My attempt is the same as the attempt in this question. However, this attempt is not correct for general rings as pointed out in the answers. I wonder if there is some special property of $\mathbb{H}$ that would make this attempt work.
Any help is much appreciated.
Let $a,b,c,d\in\mathbb{R}$ be algebraically independent over $\mathbb{Q}$, let $x=a+bi$ and let $y=c+dj$. Then the subring $R\subset\mathbb{H}$ generated by $x$ and $y$ is not Noetherian.

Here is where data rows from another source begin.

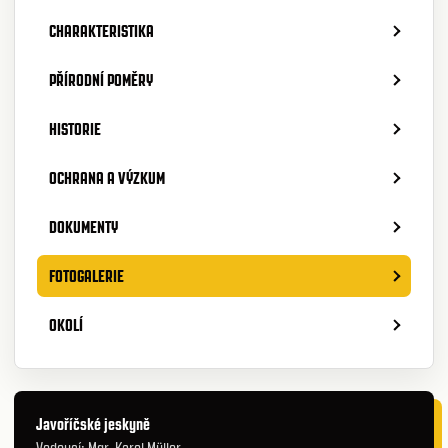
CHARAKTERISTIKA
PŘÍRODNÍ POMĚRY
HISTORIE
OCHRANA A VÝZKUM
DOKUMENTY
FOTOGALERIE
OKOLÍ
Javoříčské jeskyně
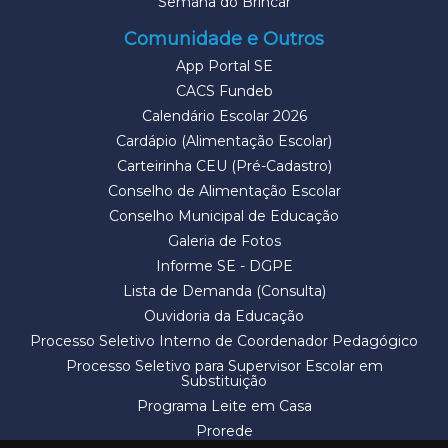
Semana do Brincar
Comunidade e Outros
App Portal SE
CACS Fundeb
Calendário Escolar 2026
Cardápio (Alimentação Escolar)
Carteirinha CEU (Pré-Cadastro)
Conselho de Alimentação Escolar
Conselho Municipal de Educação
Galeria de Fotos
Informe SE - DGPE
Lista de Demanda (Consulta)
Ouvidoria da Educação
Processo Seletivo Interno de Coordenador Pedagógico
Processo Seletivo para Supervisor Escolar em
Substituição
Programa Leite em Casa
Prorede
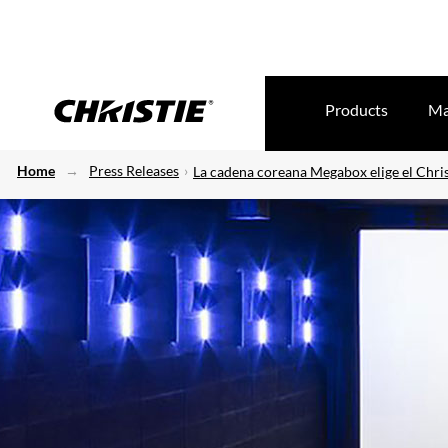
Products
Ma
Home
Press Releases
La cadena coreana Megabox elige el Chris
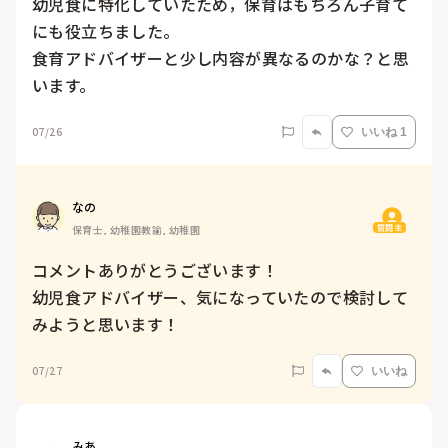
幼児食に特化していたため，保育はもちろん子育て
にも役立ちました。

食育アドバイザーと少し内容が異なるのかな？と思
います。
07/26
いいね 1
なの
質問主
保育士, 幼稚園教諭, 幼稚園
コメントありがとうございます！

幼児食アドバイザー、気になっていたので検討して
みようと思います！
07/27
いいね
みあ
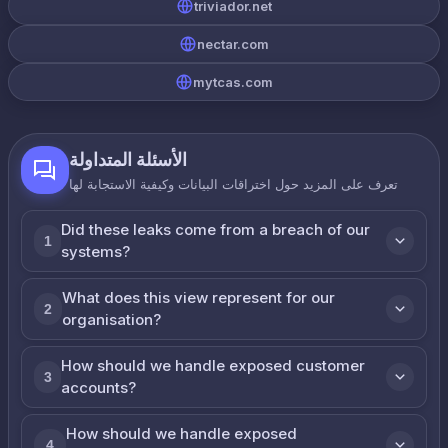
triviador.net
nectar.com
mytcas.com
الأسئلة المتداولة
تعرف على المزيد حول اختراقات البيانات وكيفية الاستجابة لها
Did these leaks come from a breach of our
1
systems?
What does this view represent for our
2
organisation?
How should we handle exposed customer
3
accounts?
How should we handle exposed
4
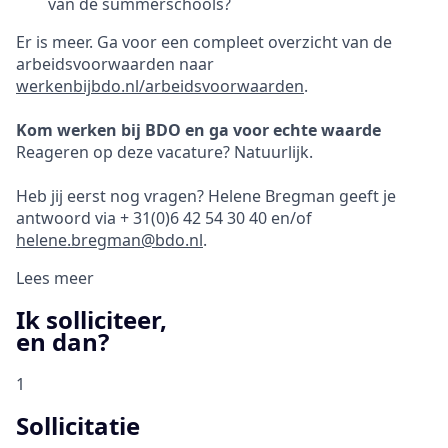
van de summerschools?
Er is meer. Ga voor een compleet overzicht van de
arbeidsvoorwaarden naar
werkenbijbdo.nl/arbeidsvoorwaarden
.
Kom werken bij BDO en ga voor echte waarde
Reageren op deze vacature? Natuurlijk.
Heb jij eerst nog vragen? Helene Bregman geeft je
antwoord via + 31(0)6 42 54 30 40 en/of
helene.bregman@bdo.nl
.
Lees meer
Ik solliciteer,
en dan?
1
Sollicitatie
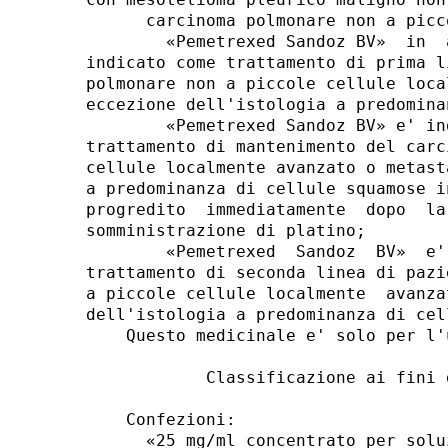
      carcinoma polmonare non a picc
        «Pemetrexed Sandoz BV»  in  
indicato come trattamento di prima l
polmonare non a piccole cellule loca
eccezione dell'istologia a predomina
        «Pemetrexed Sandoz BV» e' in
trattamento di mantenimento del carc
cellule localmente avanzato o metast
a predominanza di cellule squamose i
progredito  immediatamente  dopo  la
somministrazione di platino; 

        «Pemetrexed  Sandoz  BV»  e'
trattamento di seconda linea di pazi
a piccole cellule localmente  avanza
dell'istologia a predominanza di cel
    Questo medicinale e' solo per l'
            Classificazione ai fini 
    Confezioni: 

      «25 mg/ml concentrato per solu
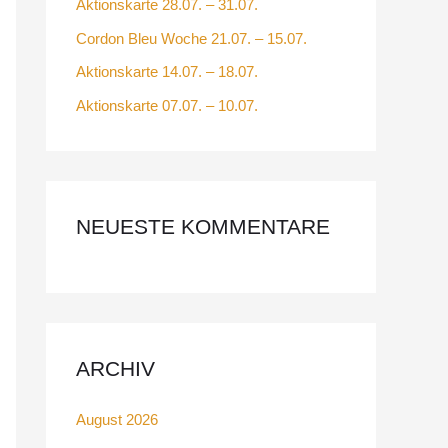
Aktionskarte 28.07. – 31.07.
Cordon Bleu Woche 21.07. – 15.07.
Aktionskarte 14.07. – 18.07.
Aktionskarte 07.07. – 10.07.
NEUESTE KOMMENTARE
ARCHIV
August 2026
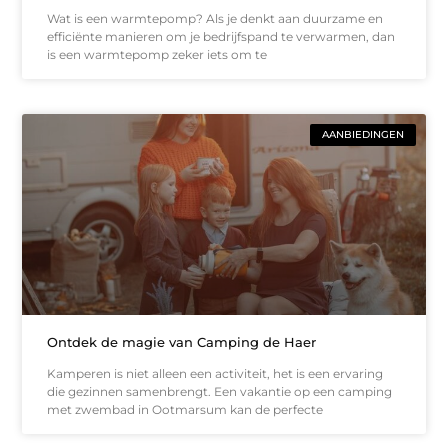
Wat is een warmtepomp? Als je denkt aan duurzame en
efficiënte manieren om je bedrijfspand te verwarmen, dan
is een warmtepomp zeker iets om te
AANBIEDINGEN
Ontdek de magie van Camping de Haer
Kamperen is niet alleen een activiteit, het is een ervaring
die gezinnen samenbrengt. Een vakantie op een camping
met zwembad in Ootmarsum kan de perfecte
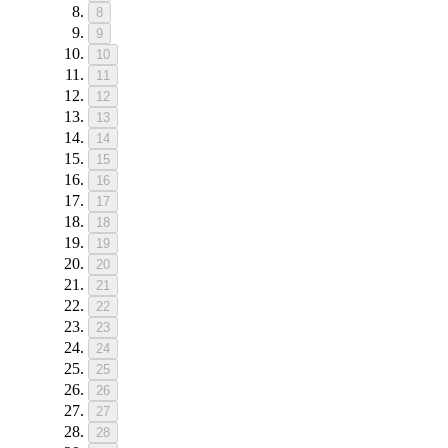
8
9
10
11
12
13
14
15
16
17
18
19
20
21
22
23
24
25
26
27
28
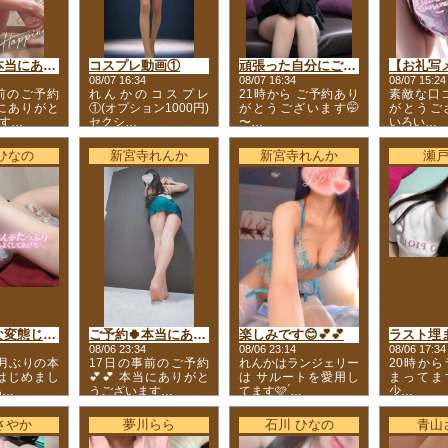
ご予約🍀本当にありがとうございます💕💕
コスプレ動画①
頑張った自分にご褒美😘
08/07 16:34
08/07 16:34
08/07 15:24
前のご予約
れんかのコスプレ
21時から ご予約あり
素敵な口コ
当にありがと
①(オプション1000円)
がとうございます🤭
がとうご
す…
セクシ…
〜…
いろい…
ひなの
新宮寺れんか
新宮寺れんか
瀬
昔はこんな変態じゃなかったのに💓
ご予約🍀本当にありがとうございます💕💕
楽しみです😊💕💕
08/06 23:34
08/06 23:14
08/06 17:34
月ぶりの本
17日の事前のご予約
れんかはランジェリー
20時か
はじめまし
💕💕 本当にありがと
は サルートを愛用し
まってます
あ…
うございます…
てます🩷 ́…
少…
さやか
夢川らら
石川 ひなの
青山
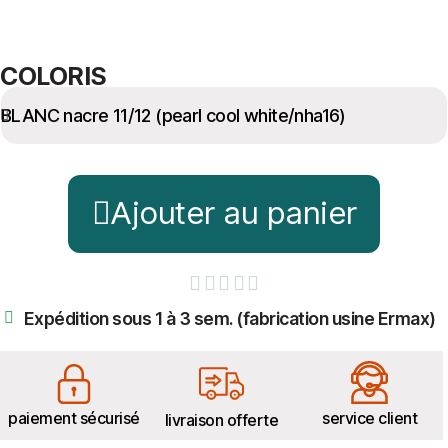
COLORIS
Ajouter au panier





Expédition sous 1 à 3 sem. (fabrication usine Ermax)
paiement sécurisé
service client
livraison offerte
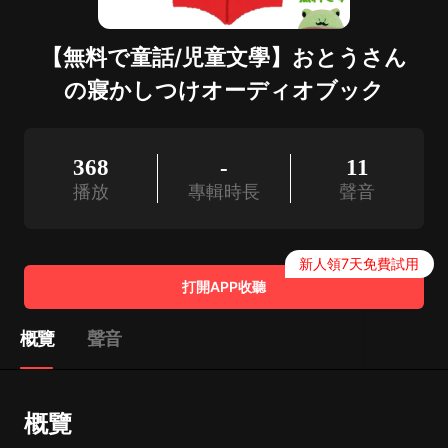
【無料で童話/児童文學】おとうさん
の寢かしつけオーディオブック
368
-
11
播放
專輯時長
聲音
新人領7天免費試用
打開APP收聽
概覽
聲音
概覽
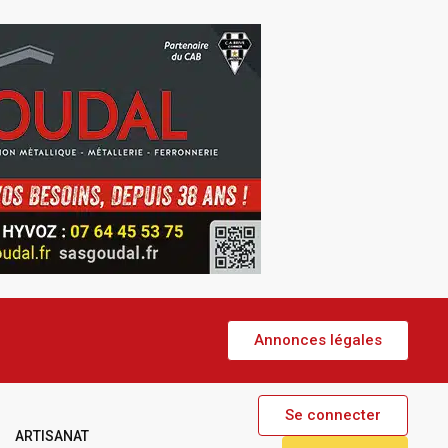
Annonces légales
Se connecter
ARTISANAT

To prove this, consider the left ideal $I\subseteq R$ generated by the elements $xy^n$ for each $n\in\mathbb{N}$. I claim that for each $n$, $xy^n$ is not in the left ideal generated by the $xy^m$ for $m<n$, and so $I$ cannot be finitely generated.
Note first that $R$ is a subring of the quaternion algebra $S$ over the polynomial ring $\mathbb{Z}[a,b,c,d]$. We may consider $\mathbb{Z}[a,b,c,d]$ as a bigraded ring where the first degree is respect to $a$ and $b$ and the second degree is with respect to $c$ and $d$. This then makes $S$ a bigraded ring, with $x$ being homogeneous of bidegree $(1,0)$ and $y$ being homogeneous of bidegree $(0,1)$. Since $x$ and $y$ are homogeneous, the ring $R$ is bigraded as well.
Now suppose we could write $xy^n$ as an $R$-linear combination of the $xy^m$ for $m<n$. The only way to take a multiple of $xy^m$ that has the same bidegree as $xy^n$ is to take an integer multiple of $y^{n-m}xy^m$, so this in fact means that we can write $$xy^n=\sum_{m<n}k_my^{n-m}xy^m$$ where each $k_m$ is an integer. Now consider the homomorphism $S\to\mathbb{H}$ given by mapping $a$ to $0$, $b$ to $1$, $c$ to $1$, and $d$ to $2$ (and $i,j,k$ to themselves). This turns the equation above into $$i(1+2j)^n=\sum_{m<n}k_m(1+2j)^{n-m}i(1+2j)^m.$$ Multiplying both sides by $-i$ and noting that $-i(u+vj)i=u-vj$, we get $$(1+2j)^n=\sum_{m<n}k_m(1-2j)^{n-m}(1+2j)^m.$$ But this now violates unique factorization in the Gaussian integer ring $\mathbb{Z}[j]$, since the right-hand side is divisible by $1-2j$ and the left-hand side is not.